Classify: Classify observations using a Poisson model.
In PoiClaClu: Classification and Clustering of Sequencing Data Based on a Poisson Model

Description Usage Arguments Value Author(s) References See Also Examples

View source: R/Classify.R

Classify observations using a simple Poisson model. This function implements the "sparse Poisson linear discriminant analysis classifier", which is similar to linear discriminant analysis but assumes a Poisson model rather than a Gaussian model for the data. The classifier soft-thresholds the estimated effect of each feature in order to achieve sparsity.

1 2	Classify(x, y, xte=NULL, rho = 0, beta = 1, rhos = NULL, type=c("mle","deseq","quantile"), prior = NULL, transform=TRUE, alpha=NULL)

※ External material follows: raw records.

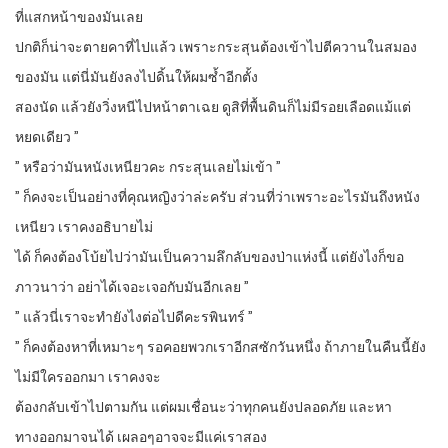
ที่แสกหน้าของมันเลย
ปกติก็น่าจะตายคาที่ไปแล้ว เพราะกระสุนต้องเข้าไปตีควานในสมอง
ของมัน แต่นี่มันยังลงไปดิ้นให้ผมซ้ำอีกตั้ง
สองนัด แล้วยังวิ่งหนีไปหน้าตาเฉย ดูสิที่พื้นดินก็ไม่มีรอยเลือดแม้แต่
หยดเดียว ”
” หรือว่ามันหนังเหนียวคะ กระสุนเลยไม่เข้า ”
” ก็คงจะเป็นอย่างที่คุณหญิงว่าล่ะครับ ส่วนที่ว่าเพราะอะไรมันถึงหนัง
เหนียว เราคงอธิบายไม่
ได้ ก็คงต้องโบ้ยไปว่ามันเป็นความลึกลับของป่าแห่งนี้ แต่ยังไงก็ขอ
ภาวนาว่า อย่าได้เจอะเจอกับมันอีกเลย ”
” แล้วนี่เราจะทำยังไงต่อไปดีคะรพินทร์ ”
” ก็คงต้องหาที่เหมาะๆ รอคอยพวกเราอีกสซักวันหนึ่ง ถ้าภายในคืนนี้ยัง
ไม่มีใครออกมา เราคงจะ
ต้องกลับเข้าไปตามกัน แต่ผมเชื่อนะว่าทุกคนยังปลอดภัย และหา
ทางออกมาจนได้ เผลอๆอาจจะมีแค่เราสอง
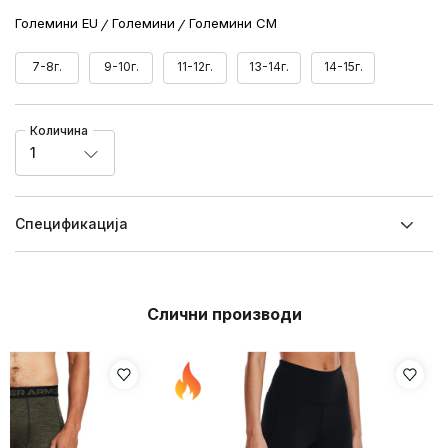
Големини EU
Големини
Големини CM
7-8г.
9-10г.
11-12г.
13-14г.
14-15г.
Количина
1
Спецификацијa
Слични производи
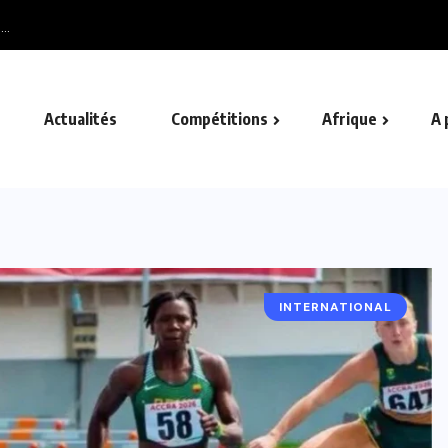
Actualités
Compétitions
Afrique
A 
INTERNATIONAL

`x`	A n-by-p training data matrix; n observations and p features. Used to train the classifier.
`y`	A numeric vector of class labels of length n: 1, 2, ...., K if there are K classes. Each element of y corresponds to a row of x; i.e. these are the class labels for the observations in x.
`xte`	A m-by-p data matrix: m test observations and p features. The classifier fit on the training data set x will be tested on this data set. If NULL, then testing will be performed on the training set.
`rho`	Tuning parameter controlling the amount of soft thresholding performed, i.e. the level of sparsity, i.e. number of nonzero features in classifier. Rho=0 means that there is no soft-thresolding, i.e. all features used in classifier. Larger rho means that fewer features will be used.
`beta`	A smoothing term. A Gamma(beta,beta) prior is used to fit the Poisson model. Recommendation is to just leave it at 1, the default value.
`rhos`	A vector of tuning parameters that control the amount of soft thresholding performed. If "rhos" is provided then a number of models will be fit (one for each element of "rhos"), and a number of predicted class labels will be output (one for each element of "rhos").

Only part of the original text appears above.